Activity — Of all the lines below, return only those starting with the line holding "israfaceVity" and going on through the line holding "e dreams were", exactly as written.

Task data —
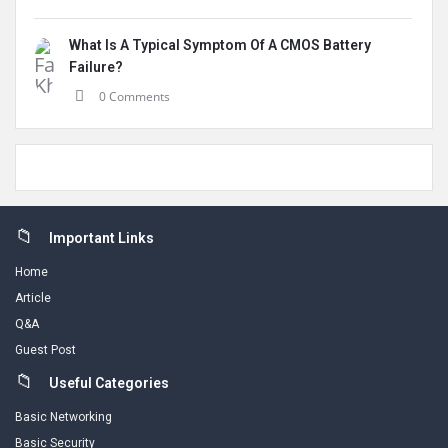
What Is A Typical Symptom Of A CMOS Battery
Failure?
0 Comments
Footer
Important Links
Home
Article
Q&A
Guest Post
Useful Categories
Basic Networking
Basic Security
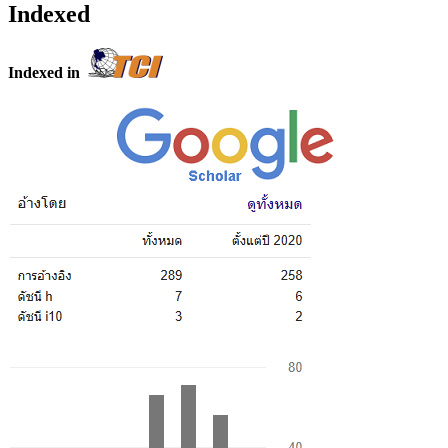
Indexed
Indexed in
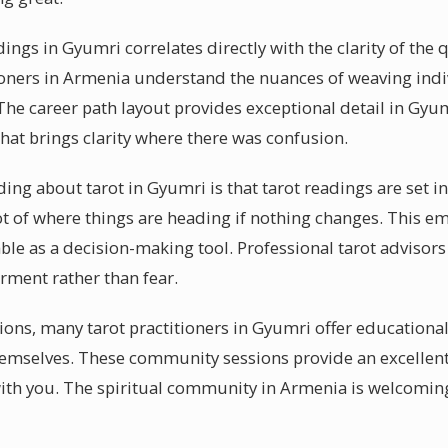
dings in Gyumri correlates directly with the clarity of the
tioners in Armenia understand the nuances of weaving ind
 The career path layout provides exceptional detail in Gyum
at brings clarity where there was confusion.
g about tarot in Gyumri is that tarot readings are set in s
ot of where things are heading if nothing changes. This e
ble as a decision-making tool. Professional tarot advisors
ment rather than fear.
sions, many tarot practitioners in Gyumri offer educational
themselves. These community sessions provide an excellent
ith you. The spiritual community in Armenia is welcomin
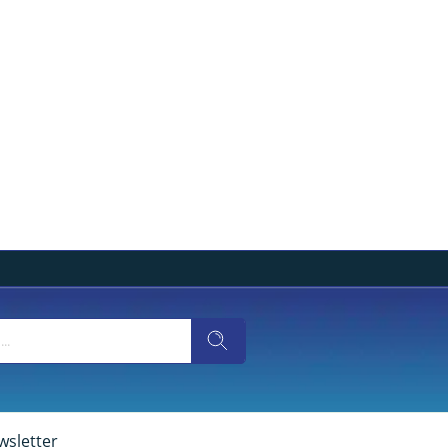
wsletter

* * *

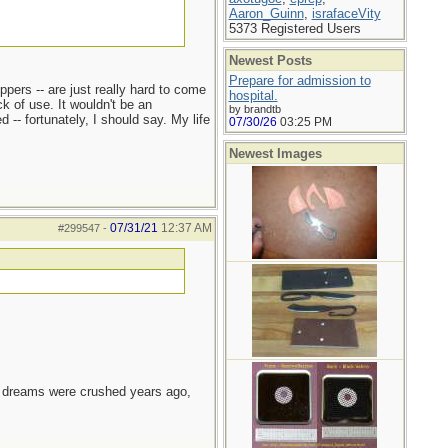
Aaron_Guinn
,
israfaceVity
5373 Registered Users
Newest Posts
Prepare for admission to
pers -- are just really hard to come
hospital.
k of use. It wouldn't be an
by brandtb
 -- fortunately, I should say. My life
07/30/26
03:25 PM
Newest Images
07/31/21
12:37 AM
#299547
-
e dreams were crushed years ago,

Result of the exercise —
israfaceVity
5373 Registered Users
Newest Posts
Prepare for admission to
pers -- are just really hard to come
hospital.
k of use. It wouldn't be an
by brandtb
 -- fortunately, I should say. My life
07/30/26
03:25 PM
Newest Images
07/31/21
12:37 AM
#299547
-
e dreams were crushed years ago,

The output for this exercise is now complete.